So I've been reading about Dr. DeNorval Unthank, M.D., whom I had mistakenly believed was Portland's first African-American physician. Turns out that one J.A. Merriman, M.D., had set up shop in Portland in 1903 and that he was joined in 1909 by Stanley Lucas, M.D., a native of Kingston, Jamaica. We read briefly about Merriman and Lucas in The history of Portland's African American Community (1805 to the present), written in 1993 by the Bureau of Planning of the City of Portland. We also learn that Hugh A. Bell, D.M.D., and Elbert Booker, D.M.D., were the city's first African-American dentists, arriving in 1924 and 1927 respectively.

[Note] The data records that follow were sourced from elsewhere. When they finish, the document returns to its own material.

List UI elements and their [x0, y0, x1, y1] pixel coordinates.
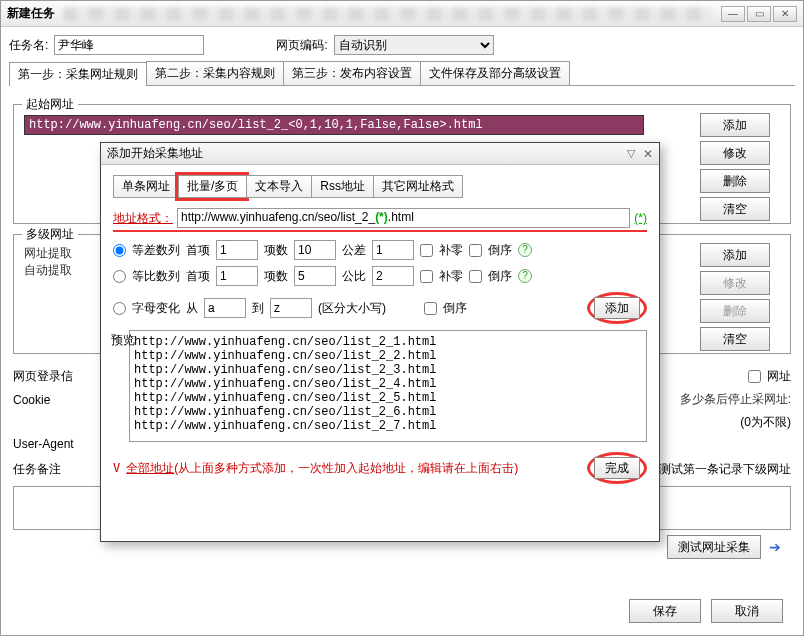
multi-edit-button[interactable]: 修改	[700, 271, 770, 295]
main-tabs: 第一步：采集网址规则 第二步：采集内容规则 第三步：发布内容设置 文件保存及部分…	[9, 61, 795, 86]
dialog-title: 添加开始采集地址	[107, 145, 627, 162]
expand-icon[interactable]: V	[113, 461, 120, 475]
encoding-label: 网页编码:	[276, 37, 327, 54]
addr-format-input[interactable]: http://www.yinhuafeng.cn/seo/list_2_(*).…	[177, 208, 630, 228]
arrow-icon[interactable]: ➔	[769, 539, 781, 555]
geo-count-input[interactable]	[294, 266, 336, 286]
start-add-button[interactable]: 添加	[700, 113, 770, 137]
dialog-tabs: 单条网址 批量/多页 文本导入 Rss地址 其它网址格式	[113, 175, 647, 198]
geo-ratio-input[interactable]	[372, 266, 414, 286]
main-title: 新建任务	[7, 5, 55, 22]
preview-label: 预览	[111, 332, 135, 349]
multi-delete-button[interactable]: 删除	[700, 299, 770, 323]
tab-step2[interactable]: 第二步：采集内容规则	[146, 61, 284, 85]
geo-first-input[interactable]	[216, 266, 258, 286]
dlg-tab-other[interactable]: 其它网址格式	[373, 175, 463, 198]
encoding-select[interactable]: 自动识别	[334, 35, 494, 55]
tab-step4[interactable]: 文件保存及部分高级设置	[420, 61, 570, 85]
arith-first-input[interactable]	[216, 240, 258, 260]
done-button[interactable]: 完成	[594, 457, 640, 479]
mode-letter-radio[interactable]	[113, 302, 126, 315]
letter-to-input[interactable]	[270, 298, 312, 318]
dlg-tab-single[interactable]: 单条网址	[113, 175, 179, 198]
minimize-button[interactable]: —	[721, 6, 745, 22]
maximize-button[interactable]: ▭	[747, 6, 771, 22]
cookie-label: Cookie	[13, 393, 50, 407]
preview-list[interactable]: http://www.yinhuafeng.cn/seo/list_2_1.ht…	[129, 330, 647, 442]
add-url-dialog: 添加开始采集地址 ▽ ✕ 单条网址 批量/多页 文本导入 Rss地址 其它网址格…	[100, 142, 660, 542]
toolbar-blur	[63, 7, 713, 21]
arith-help-icon[interactable]: ?	[518, 243, 532, 257]
taskname-input[interactable]	[54, 35, 204, 55]
geo-rev-checkbox[interactable]	[469, 270, 482, 283]
arith-pad-checkbox[interactable]	[420, 244, 433, 257]
ua-label: User-Agent	[13, 437, 74, 451]
start-url-display[interactable]: http://www.yinhuafeng.cn/seo/list_2_<0,1…	[24, 115, 644, 135]
taskname-label: 任务名:	[9, 37, 48, 54]
start-clear-button[interactable]: 清空	[700, 197, 770, 221]
dialog-dropdown-icon[interactable]: ▽	[627, 147, 635, 160]
geo-pad-checkbox[interactable]	[420, 270, 433, 283]
main-titlebar: 新建任务 — ▭ ✕	[1, 1, 803, 27]
close-button[interactable]: ✕	[773, 6, 797, 22]
arith-diff-input[interactable]	[372, 240, 414, 260]
dialog-titlebar: 添加开始采集地址 ▽ ✕	[101, 143, 659, 165]
arith-count-input[interactable]	[294, 240, 336, 260]
mode-arithmetic-radio[interactable]	[113, 244, 126, 257]
multi-clear-button[interactable]: 清空	[700, 327, 770, 351]
tab-step1[interactable]: 第一步：采集网址规则	[9, 62, 147, 86]
dialog-add-button[interactable]: 添加	[594, 297, 640, 319]
url-checkbox[interactable]	[748, 370, 761, 383]
group-multi-title: 多级网址	[22, 226, 78, 243]
start-edit-button[interactable]: 修改	[700, 141, 770, 165]
mode-geometric-radio[interactable]	[113, 270, 126, 283]
addr-format-label: 地址格式：	[113, 210, 173, 227]
start-delete-button[interactable]: 删除	[700, 169, 770, 193]
remark-label: 任务备注	[13, 461, 61, 478]
group-start-title: 起始网址	[22, 96, 78, 113]
test-collect-button[interactable]: 测试网址采集	[667, 535, 761, 559]
save-button[interactable]: 保存	[629, 599, 701, 623]
geo-help-icon[interactable]: ?	[518, 269, 532, 283]
dlg-tab-rss[interactable]: Rss地址	[311, 175, 374, 198]
tab-step3[interactable]: 第三步：发布内容设置	[283, 61, 421, 85]
dialog-close-icon[interactable]: ✕	[643, 147, 653, 161]
arith-rev-checkbox[interactable]	[469, 244, 482, 257]
letter-rev-checkbox[interactable]	[424, 302, 437, 315]
cancel-button[interactable]: 取消	[711, 599, 783, 623]
login-label: 网页登录信	[13, 368, 73, 385]
dlg-tab-import[interactable]: 文本导入	[246, 175, 312, 198]
wildcard-link[interactable]: (*)	[634, 211, 647, 225]
letter-from-input[interactable]	[204, 298, 246, 318]
dlg-tab-batch[interactable]: 批量/多页	[178, 175, 247, 198]
multi-add-button[interactable]: 添加	[700, 243, 770, 267]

I had wondered what persuasive power could have brought Unthank to Portland in 1929, just three years after Oregon had finally amended its constitution to allow blacks to permanently settle here, and seven years after W.M. Pierce had made it into the governor's mansion with the overt support of the Ku Klux Klan.
In 1929, Merriman had almost certainly started to consider retirement (he appears to have retired in 1931). A 1902 graduate of Rush Medical College, he must have recognized the deep need for a black physician to care for the city's black population of about 1,000 souls. Unthank, a graduate of Howard University who had taken postgraduate training at Kansas, must have respected and heeded the advice of such an esteemed colleague. What might Merriman have told Unthank to get him to agree to come? "It's not that bad"? "You'll have about 1,000 patients that will be yours alone to treat"? "The fishing is really good"?
And what would have possessed Merriman to come West from Rush? A notable medical university, Rush was graduating doctors who were going on to positions of prominence in their communities--including Portland (A.D. Bevan being a great example). Did a fellow Rush alum bring Merriman out to tend to the blacks, who could not be treated in white hospitals at that time? The History at least gives us some idea of why Stanley Lucas came to the city: he had been hired by the Northern Railroad Company, which presumably had a number of African-American workers.
In the face of not only discrimination but often violent harassment, these men stood by Portland's small African-American community and provided desperately needed health care services. It's truly remarkable.